Potential uses of prediction markets
If individual reviewers aren’t good at spotting incredible results, perhaps this should be passed to a crowdsourcing platform to determine whether or not high profile studies should be published in high profile journals. As all of the editorial board team members have expertise in the journal’s content, perhaps they could make up the panel of experts that judge on the replicability of each issue’s content. Over time, each editorial board team members’ quality would be recorded, and over time their ‘usefulness’ might be quantitatively valued.
Prediction markets are likely to work well when complex decisions have to be taken by changing a small committee of people with limited information to a much larger group with better collective experience.

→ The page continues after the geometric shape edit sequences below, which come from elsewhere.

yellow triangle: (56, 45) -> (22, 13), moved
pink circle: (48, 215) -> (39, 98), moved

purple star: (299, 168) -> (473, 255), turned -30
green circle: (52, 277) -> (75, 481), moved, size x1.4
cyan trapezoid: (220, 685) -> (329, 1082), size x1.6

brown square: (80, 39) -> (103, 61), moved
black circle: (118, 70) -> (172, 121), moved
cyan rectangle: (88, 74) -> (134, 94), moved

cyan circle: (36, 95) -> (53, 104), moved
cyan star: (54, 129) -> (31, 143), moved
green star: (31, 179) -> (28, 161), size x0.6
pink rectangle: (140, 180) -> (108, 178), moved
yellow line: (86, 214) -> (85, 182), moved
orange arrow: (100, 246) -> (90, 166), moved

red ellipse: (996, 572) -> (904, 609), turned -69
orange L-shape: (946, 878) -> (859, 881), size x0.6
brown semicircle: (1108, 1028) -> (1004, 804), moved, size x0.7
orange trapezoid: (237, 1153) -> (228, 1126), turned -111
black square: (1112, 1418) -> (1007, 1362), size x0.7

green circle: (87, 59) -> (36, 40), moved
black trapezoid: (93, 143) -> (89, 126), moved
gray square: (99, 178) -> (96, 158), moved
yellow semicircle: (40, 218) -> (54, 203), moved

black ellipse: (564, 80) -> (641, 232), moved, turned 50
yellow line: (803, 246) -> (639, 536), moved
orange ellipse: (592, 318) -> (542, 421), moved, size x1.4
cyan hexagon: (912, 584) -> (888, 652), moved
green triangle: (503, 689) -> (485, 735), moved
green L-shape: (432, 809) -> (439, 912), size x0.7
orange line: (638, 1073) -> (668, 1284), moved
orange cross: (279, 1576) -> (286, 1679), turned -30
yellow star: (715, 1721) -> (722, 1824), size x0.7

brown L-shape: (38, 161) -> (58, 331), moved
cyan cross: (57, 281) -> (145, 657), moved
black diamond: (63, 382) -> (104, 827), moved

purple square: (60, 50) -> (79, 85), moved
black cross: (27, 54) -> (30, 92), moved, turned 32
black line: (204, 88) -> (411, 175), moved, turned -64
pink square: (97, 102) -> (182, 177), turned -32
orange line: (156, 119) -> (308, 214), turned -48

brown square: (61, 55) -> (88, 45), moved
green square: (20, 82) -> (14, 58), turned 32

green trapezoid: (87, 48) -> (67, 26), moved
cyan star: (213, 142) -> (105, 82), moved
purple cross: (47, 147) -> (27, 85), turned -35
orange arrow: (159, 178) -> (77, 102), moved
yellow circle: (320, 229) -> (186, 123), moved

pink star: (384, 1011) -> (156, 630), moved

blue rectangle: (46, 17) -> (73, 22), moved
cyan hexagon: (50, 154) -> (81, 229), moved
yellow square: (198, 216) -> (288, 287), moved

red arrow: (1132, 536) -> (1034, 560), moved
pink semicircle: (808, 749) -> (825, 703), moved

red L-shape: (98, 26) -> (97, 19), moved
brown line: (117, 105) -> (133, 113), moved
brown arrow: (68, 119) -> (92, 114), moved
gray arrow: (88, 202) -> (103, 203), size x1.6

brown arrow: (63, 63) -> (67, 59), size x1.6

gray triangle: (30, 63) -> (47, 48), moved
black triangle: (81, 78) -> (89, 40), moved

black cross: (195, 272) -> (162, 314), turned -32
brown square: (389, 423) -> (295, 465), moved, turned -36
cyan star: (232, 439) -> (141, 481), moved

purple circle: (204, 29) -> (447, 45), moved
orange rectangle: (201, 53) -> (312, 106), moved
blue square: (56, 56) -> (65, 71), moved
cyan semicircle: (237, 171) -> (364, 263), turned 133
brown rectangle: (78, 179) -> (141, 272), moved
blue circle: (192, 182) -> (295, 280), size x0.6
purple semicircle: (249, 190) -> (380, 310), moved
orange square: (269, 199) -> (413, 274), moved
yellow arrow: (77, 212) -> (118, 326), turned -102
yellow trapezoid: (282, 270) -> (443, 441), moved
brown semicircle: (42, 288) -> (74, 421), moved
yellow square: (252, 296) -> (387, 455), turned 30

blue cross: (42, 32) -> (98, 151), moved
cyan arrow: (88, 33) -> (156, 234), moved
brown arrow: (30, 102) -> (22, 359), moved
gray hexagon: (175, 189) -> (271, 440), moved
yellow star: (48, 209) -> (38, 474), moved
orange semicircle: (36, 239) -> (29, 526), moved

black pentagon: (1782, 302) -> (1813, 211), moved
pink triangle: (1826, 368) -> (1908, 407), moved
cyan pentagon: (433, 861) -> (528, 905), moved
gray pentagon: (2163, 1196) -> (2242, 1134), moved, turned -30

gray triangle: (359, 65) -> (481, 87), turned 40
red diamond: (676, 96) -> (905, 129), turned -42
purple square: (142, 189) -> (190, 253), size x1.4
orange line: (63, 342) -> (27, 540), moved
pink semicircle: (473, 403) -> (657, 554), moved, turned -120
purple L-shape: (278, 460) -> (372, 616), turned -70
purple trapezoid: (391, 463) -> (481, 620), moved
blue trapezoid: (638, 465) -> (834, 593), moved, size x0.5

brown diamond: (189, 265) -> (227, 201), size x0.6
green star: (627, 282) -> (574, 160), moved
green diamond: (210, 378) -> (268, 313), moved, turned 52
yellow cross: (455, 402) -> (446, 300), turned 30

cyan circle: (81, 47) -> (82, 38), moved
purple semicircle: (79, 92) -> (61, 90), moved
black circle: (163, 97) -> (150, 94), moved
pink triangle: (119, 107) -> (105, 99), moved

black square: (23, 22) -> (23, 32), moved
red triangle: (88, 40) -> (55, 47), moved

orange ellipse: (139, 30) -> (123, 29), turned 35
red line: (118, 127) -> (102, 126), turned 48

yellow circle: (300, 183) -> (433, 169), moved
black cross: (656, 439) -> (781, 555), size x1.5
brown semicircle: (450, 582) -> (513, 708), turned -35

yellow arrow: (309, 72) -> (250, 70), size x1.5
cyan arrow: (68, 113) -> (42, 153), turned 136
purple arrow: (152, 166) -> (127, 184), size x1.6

Choosing student projects to fund
Each year a limited number of people apply for bursaries to conduct projects in invasion biology at the CIB. The number of bursaries available is between a tenth and a quarter of the number of applicants. The committee (of 5 people) examines each application on a number of criteria from the application including qualities of the student, the project, the focus and past performance of the advisor. Knowledge of the panel is imperfect as they don’t know all of the information behind each application. Occasionally, phone calls during decision meetings are made to fill in blanks, but decisions are made on scoring each project with projects that have the top scores getting funded.
Enter the prediction market.Now a larger number of people can get involved - this could be the entire Core Team of the CIB, or the core team and all existing students. Some will have much better information than the original panel, and will have some impetus to trade with greater confidence. Those with less information are less likely to participate or buy less stock. Advisors who have several student applications are similarly forced to either split their stakes evenly, or potentially back a preferred application over one they consider less likely to succeed. Once the projects are funded (based on the outcome of the prediction market), their success or otherwise will be gauged by whether the degree is gained by the student within the time allotted. For students that fail to produce in time (or meet any set of milestones) will be regarded as having failed, and the payout will be for those that had stock predicting this.
Other potential uses
A similar position is faced by anyone looking at applications from stakeholders that have imperfect knowledge, but where a community of experts exists that have better collective knowledge. Outcomes of proposed projects need to have clear milestones, and on a timescale whereby the participants are still likely to be around to see the return of their knowledge investment. There are a lot of potential uses within the academic environment including:grant applications; hiring committees; etc.
Recognition of weakness
Once we have recognised where we are likely to perform badly at decision making, we should be willing to look to other solutions to improve our performance. There is clearly some distaste in the idea of a money market on making decisions, so could this instead form part of the reputation of those that take part? Would you be willing to wager your scientific reputation on the outcome of a hire, a student bursary or a grant application?
References:
Dreber, A, T Pfeiffer, J Almenberg, S Isaksson, B Wilson, Y Chen, BA Nosek, and M Johannesson. Using Prediction Markets to Estimate the Reproducibility of Scientific Research. Proceedings of the National Academy of Sciences112, no. 50 (December 15, 2015): 15343–47.https://doi.org/10.1073/pnas.1516179112.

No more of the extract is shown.